WESTMORELAND — Edward Baldasaro. Michael Baldasaro. John DiGregorio. Giovanni Mageri. Karl Spear. William Symare. Geo. Two Ton.
His real name is John P. Baldasaro, a quick-witted, articulate 45-year-old convicted felon detained at the Cheshire County jail in Westmoreland, accused of robbing a pair of local convenience store owners while masquerading as a U.S. marshal.
Baldasaro, who has a history of impersonating federal agents and police, is wanted throughout New England on charges ranging from vehicle theft to kidnapping to being a fugitive from justice.
When he leaves New Hampshire, he expects to serve 19 years in a federal penitentiary for violating parole in Vermont. He’s already spent more than half his life behind bars.
“Am I worried about what’s on the other side of that fence — a prison? No,” Baldasaro said during a recent jailhouse interview.
In the mid-’90s, Baldasaro was convicted of robbing and kidnapping a couple in Vermont while posing as a state trooper. He was featured on the television show “America’s Most Wanted” for the crime, which landed him in prison for 12 years. He was released last September.
“I committed the crime, without a doubt,” Baldasaro said. “At the time I thought they were drug dealers. Unfortunately the people that got robbed were the wrong folks.”
Baldasaro has a wife who works at a law firm in Boston. They were married in a Virginia prison. His wife has a young foster son who calls Baldasaro his father. The boy often asks when he’ll see his dad again. Baldasaro also has an adult son who lives in Texas. And one of Baldasaro’s brothers is a member of the N.H. House.
“We had good parents. He just chose a different road. He had issues mentally growing up,” said state Rep. Alfred P. Baldasaro, 52, of Londonderry. “He was always hyper. He was always on the go.”
‘Champagne taste with beer money’
A sword-pierced heart and “Death Before Dishonor” is tattooed on John Baldasaro’s right forearm. Another tattoo placed higher on the same arm claims allegiance to the Dirty White Boys prison gang, which associates with the Aryan Brotherhood and Texas Syndicate, but does not follow strict white supremacist philosophies.
On his left forearm is a tattoo of a baby devil clutching a pitchfork between the words “Born To Be Busted.”
“When I got that tattoo I was 15. I was a little punk kid. We can sit here and look back from 40 years later and say, ‘Was this destiny?’ I’m not going to take that position,” he said.
John Baldasaro grew up in Cambridge, Mass. — his grandfather was once the city’s mayor — with four sisters and three brothers. He said he spent a lot of time on the streets of South Boston.

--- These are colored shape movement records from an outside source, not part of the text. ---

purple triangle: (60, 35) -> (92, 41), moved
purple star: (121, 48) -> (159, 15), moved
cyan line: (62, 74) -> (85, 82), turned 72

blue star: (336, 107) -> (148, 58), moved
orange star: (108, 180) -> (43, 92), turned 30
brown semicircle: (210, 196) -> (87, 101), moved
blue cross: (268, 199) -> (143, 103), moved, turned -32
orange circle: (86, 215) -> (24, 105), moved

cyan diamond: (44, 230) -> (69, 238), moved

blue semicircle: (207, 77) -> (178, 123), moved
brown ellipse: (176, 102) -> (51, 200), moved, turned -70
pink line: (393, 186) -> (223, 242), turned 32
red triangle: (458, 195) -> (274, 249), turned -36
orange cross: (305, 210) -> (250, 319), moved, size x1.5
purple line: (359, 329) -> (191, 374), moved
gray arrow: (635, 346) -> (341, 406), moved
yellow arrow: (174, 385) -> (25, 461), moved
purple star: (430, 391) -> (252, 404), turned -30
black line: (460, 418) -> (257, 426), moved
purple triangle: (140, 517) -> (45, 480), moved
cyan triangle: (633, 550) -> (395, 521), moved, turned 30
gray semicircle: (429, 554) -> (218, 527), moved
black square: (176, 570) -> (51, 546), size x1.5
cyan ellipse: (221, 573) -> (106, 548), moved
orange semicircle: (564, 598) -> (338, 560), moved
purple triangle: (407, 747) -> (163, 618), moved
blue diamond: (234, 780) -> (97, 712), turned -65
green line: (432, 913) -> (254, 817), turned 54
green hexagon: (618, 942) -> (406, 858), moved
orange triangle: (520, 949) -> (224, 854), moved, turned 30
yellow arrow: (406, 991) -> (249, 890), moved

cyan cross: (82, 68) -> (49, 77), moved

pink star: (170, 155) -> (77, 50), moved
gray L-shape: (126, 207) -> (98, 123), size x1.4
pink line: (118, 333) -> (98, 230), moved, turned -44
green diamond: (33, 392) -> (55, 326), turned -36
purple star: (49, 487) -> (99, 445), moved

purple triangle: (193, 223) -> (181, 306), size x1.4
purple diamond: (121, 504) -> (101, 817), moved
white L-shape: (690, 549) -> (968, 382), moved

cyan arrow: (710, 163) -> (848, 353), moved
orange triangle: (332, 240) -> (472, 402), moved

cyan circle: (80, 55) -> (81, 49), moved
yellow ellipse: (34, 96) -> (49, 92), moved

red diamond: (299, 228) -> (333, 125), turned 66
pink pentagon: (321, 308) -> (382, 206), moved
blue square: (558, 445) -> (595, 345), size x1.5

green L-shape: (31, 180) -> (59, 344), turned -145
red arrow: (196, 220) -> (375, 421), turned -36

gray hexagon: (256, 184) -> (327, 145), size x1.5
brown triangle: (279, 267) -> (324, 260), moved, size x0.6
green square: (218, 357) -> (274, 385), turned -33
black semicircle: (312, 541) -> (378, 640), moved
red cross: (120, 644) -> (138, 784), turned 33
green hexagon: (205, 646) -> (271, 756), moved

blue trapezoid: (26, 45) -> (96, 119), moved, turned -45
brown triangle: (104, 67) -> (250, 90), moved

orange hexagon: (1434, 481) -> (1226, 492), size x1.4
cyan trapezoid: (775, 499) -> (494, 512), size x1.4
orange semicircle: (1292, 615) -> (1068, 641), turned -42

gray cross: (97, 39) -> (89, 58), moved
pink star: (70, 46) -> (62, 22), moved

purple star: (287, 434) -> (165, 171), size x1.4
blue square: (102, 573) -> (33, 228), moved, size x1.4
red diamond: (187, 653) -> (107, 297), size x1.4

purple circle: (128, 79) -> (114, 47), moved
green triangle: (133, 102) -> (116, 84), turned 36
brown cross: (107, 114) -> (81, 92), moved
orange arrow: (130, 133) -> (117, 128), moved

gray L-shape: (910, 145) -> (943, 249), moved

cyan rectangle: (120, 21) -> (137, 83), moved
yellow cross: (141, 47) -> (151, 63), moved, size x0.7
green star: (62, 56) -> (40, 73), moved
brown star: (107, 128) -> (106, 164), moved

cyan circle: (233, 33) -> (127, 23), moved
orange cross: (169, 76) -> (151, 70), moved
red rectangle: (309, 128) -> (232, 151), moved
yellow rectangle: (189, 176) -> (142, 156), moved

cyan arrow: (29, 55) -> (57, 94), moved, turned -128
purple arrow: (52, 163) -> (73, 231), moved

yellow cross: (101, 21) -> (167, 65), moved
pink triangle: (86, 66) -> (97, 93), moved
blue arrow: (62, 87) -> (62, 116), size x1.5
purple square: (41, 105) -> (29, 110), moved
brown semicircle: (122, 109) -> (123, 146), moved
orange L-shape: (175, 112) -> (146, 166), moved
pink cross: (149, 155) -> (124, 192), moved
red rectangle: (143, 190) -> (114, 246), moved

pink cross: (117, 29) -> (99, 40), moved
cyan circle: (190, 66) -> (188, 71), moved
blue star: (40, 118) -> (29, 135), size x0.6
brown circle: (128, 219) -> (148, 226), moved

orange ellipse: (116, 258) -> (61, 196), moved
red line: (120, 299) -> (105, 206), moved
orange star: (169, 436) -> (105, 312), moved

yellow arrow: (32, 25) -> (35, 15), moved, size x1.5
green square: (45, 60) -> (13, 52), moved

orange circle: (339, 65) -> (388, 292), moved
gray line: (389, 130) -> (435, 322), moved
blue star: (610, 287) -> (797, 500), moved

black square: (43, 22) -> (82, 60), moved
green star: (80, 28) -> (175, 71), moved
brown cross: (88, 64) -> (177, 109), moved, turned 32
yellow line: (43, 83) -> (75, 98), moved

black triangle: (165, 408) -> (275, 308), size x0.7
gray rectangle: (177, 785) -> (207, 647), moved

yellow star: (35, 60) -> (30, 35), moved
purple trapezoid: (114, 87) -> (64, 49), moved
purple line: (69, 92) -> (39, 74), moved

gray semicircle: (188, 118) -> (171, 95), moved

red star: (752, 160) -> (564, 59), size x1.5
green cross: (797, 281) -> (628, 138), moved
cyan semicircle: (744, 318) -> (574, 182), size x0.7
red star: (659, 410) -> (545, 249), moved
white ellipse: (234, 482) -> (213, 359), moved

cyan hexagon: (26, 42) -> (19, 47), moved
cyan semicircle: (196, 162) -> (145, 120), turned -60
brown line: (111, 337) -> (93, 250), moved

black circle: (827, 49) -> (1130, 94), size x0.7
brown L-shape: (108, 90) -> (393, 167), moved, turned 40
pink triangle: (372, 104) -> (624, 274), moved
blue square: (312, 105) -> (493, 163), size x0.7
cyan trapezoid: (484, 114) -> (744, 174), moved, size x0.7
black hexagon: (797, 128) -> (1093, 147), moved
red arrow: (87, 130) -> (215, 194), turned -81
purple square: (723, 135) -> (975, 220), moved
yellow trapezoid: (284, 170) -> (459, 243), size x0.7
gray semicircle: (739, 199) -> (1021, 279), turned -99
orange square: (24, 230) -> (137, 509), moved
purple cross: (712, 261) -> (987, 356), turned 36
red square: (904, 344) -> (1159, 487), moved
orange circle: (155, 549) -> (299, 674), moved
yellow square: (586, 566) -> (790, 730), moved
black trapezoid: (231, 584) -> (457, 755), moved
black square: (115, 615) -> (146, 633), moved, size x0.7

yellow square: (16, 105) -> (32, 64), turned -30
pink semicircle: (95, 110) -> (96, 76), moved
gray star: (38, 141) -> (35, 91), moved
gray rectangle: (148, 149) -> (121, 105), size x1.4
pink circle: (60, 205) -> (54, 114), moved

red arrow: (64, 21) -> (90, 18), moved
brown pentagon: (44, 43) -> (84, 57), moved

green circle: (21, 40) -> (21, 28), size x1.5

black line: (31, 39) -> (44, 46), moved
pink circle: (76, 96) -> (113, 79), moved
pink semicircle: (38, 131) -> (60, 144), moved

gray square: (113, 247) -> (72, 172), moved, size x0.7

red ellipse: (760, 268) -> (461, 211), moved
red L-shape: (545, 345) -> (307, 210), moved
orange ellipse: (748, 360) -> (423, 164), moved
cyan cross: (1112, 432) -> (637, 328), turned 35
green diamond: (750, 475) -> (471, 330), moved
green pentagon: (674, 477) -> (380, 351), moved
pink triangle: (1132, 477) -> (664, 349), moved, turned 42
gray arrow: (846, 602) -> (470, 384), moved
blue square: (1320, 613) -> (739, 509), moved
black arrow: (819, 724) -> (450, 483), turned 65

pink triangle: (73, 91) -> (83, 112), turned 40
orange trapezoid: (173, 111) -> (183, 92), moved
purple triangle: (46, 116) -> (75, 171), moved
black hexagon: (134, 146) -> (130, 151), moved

“I had an extensive juvenile record,” he said.
Now 6 feet tall and 260 pounds, John Baldasaro was also a large kid, which earned him the enduring nickname “Two Ton” around the same time he was running the streets and committing small crimes.
A doctor prescribed the young John Baldasaro a drug similar to Ritalin to control his hyperactivity, and his parents did all they could to keep him out of trouble, Alfred Baldasaro said.
“Our mother especially was a wreck when he was out on the streets, worrying if he was going to get into trouble,” he said. “He was the type that would not get a real gun, but a fake gun. She worried that he would be shot with real bullets.”
In the early ’80s, five years after Alfred Baldasaro joined the Marines, John Baldasaro visited him at Camp Lejeune in North Carolina.
John Baldasaro befriended a Marine who had just cashed a paycheck, lured him away from the base during a night of drinking, and then robbed him and left him stranded, Alfred Baldasaro said.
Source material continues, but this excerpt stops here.